**TASK PROMPT:** Your answer should consist of every line in the records that holds "inne".

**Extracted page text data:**
++++++
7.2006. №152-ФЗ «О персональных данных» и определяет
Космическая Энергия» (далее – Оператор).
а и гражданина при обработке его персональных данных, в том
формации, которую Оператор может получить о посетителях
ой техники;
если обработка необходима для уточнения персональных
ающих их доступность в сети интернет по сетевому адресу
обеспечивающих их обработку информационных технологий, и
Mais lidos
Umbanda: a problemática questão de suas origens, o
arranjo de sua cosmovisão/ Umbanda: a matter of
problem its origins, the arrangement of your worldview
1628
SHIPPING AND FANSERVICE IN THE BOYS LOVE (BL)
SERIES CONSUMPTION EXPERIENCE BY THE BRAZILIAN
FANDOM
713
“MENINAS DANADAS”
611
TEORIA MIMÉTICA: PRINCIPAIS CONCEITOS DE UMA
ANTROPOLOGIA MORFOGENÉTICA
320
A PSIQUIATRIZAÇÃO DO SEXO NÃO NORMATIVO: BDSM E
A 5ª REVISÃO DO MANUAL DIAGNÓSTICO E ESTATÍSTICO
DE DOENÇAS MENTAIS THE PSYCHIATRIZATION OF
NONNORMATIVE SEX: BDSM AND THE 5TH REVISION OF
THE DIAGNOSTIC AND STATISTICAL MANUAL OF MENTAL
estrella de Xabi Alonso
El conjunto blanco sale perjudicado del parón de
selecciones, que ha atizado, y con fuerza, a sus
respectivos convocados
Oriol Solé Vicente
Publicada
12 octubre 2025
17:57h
++++++
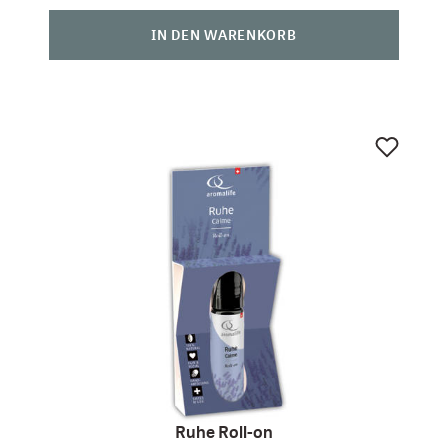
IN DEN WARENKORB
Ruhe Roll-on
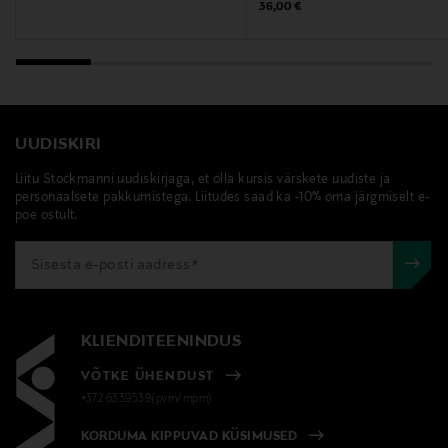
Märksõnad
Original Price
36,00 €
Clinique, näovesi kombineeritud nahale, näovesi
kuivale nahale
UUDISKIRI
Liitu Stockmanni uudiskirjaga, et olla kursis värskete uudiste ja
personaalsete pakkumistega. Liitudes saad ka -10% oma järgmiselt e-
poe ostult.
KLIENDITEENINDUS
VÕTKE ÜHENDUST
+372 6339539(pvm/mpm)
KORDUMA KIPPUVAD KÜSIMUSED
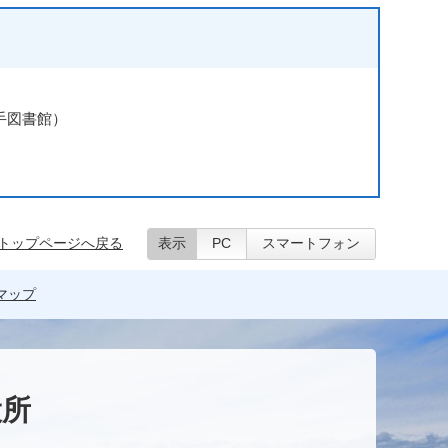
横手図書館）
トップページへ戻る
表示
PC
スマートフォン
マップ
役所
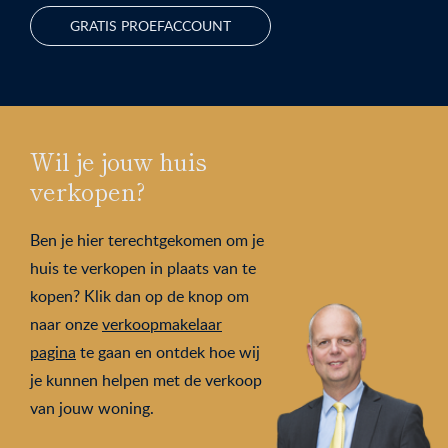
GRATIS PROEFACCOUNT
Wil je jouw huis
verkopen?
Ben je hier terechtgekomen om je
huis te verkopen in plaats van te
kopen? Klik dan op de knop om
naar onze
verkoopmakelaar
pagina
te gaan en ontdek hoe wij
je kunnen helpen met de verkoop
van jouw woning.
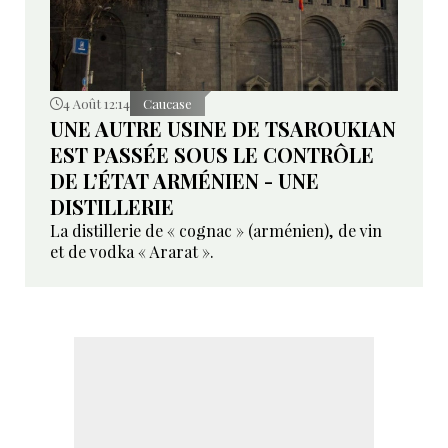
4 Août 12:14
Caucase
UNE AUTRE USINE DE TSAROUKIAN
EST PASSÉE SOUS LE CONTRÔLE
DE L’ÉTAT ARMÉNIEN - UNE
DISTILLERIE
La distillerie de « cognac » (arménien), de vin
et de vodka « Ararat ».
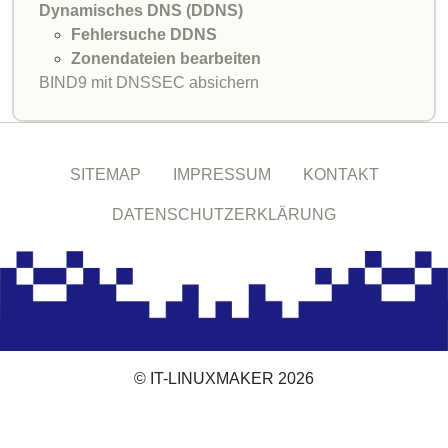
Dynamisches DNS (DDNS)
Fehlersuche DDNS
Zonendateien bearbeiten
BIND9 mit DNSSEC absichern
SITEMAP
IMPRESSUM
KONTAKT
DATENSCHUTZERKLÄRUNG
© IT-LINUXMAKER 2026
++++++
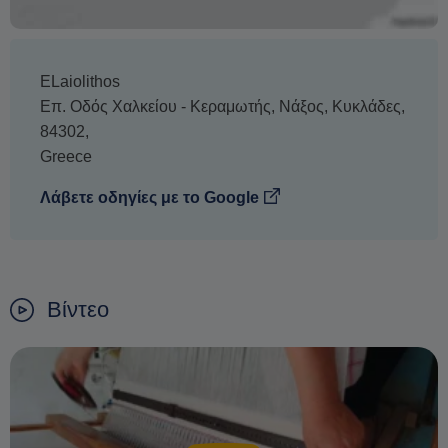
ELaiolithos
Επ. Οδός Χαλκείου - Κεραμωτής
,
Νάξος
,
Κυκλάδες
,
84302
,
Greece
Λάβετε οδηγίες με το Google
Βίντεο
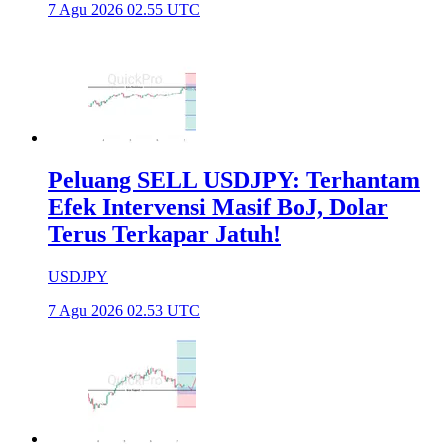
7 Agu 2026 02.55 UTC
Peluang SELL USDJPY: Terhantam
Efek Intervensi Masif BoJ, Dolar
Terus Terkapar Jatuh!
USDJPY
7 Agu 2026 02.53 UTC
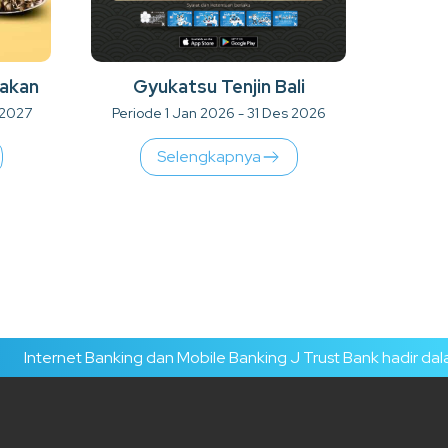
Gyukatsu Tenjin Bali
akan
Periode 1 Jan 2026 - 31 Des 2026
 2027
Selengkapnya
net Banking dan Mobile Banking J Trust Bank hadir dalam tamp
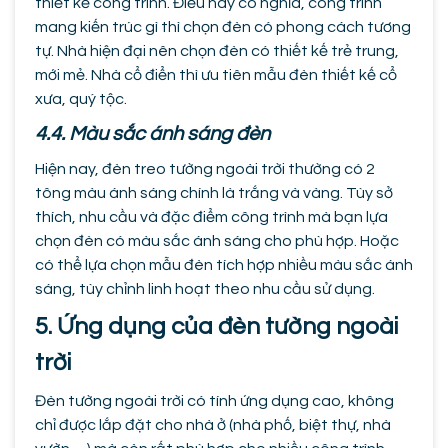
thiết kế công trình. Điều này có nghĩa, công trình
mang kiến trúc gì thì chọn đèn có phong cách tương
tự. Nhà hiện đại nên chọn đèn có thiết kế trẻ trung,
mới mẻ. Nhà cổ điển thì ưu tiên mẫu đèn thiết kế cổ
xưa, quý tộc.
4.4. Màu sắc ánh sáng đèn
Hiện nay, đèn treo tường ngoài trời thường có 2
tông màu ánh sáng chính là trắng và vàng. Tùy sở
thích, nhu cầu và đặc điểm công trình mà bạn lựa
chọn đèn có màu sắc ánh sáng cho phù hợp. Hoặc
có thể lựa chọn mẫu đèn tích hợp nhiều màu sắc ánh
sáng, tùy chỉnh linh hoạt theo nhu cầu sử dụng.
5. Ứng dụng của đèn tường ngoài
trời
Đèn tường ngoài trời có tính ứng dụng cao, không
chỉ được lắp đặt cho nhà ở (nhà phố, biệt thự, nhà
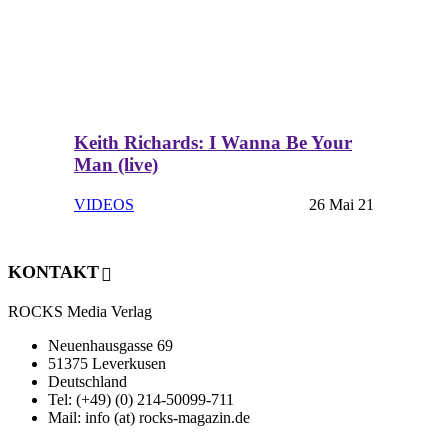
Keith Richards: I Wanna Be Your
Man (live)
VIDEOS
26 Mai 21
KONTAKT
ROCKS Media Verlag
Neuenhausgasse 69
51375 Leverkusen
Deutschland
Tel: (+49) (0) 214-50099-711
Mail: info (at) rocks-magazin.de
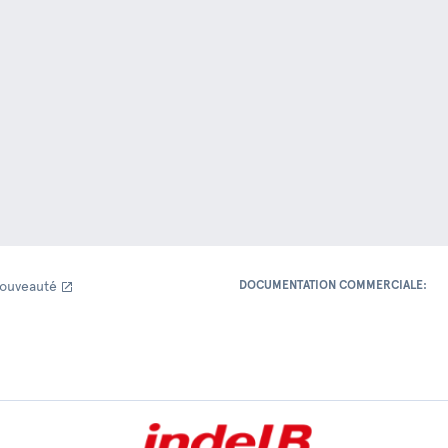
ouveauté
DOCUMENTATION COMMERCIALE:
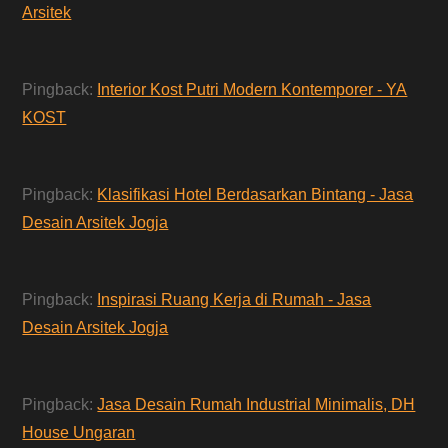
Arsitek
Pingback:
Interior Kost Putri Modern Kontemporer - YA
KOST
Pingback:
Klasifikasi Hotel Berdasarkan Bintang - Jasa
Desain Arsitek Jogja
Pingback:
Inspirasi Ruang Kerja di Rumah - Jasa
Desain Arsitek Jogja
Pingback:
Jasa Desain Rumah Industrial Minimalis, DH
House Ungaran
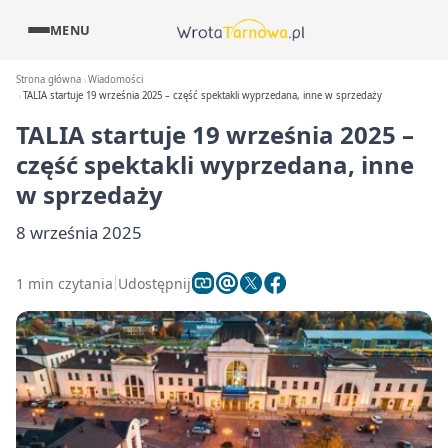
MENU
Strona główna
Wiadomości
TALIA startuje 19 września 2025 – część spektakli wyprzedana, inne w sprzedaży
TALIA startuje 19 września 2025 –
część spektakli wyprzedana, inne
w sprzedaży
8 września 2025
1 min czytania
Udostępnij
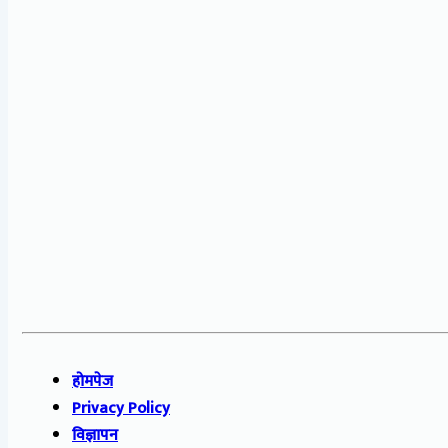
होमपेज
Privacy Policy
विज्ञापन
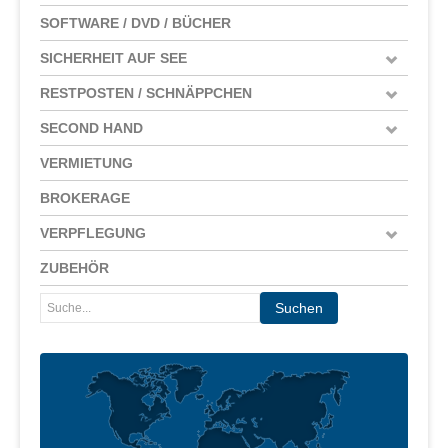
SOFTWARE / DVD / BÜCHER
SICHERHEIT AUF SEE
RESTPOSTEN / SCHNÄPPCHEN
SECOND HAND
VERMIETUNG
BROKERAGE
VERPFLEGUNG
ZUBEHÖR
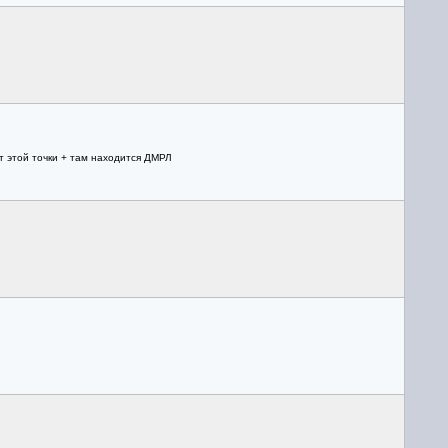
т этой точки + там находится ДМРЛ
++++++
**TASK RESPONSE:**
TALIA startuje 19 września 2025 – część spektakli wyprzedana, inne w sprzedaży
część spektakli wyprzedana, inne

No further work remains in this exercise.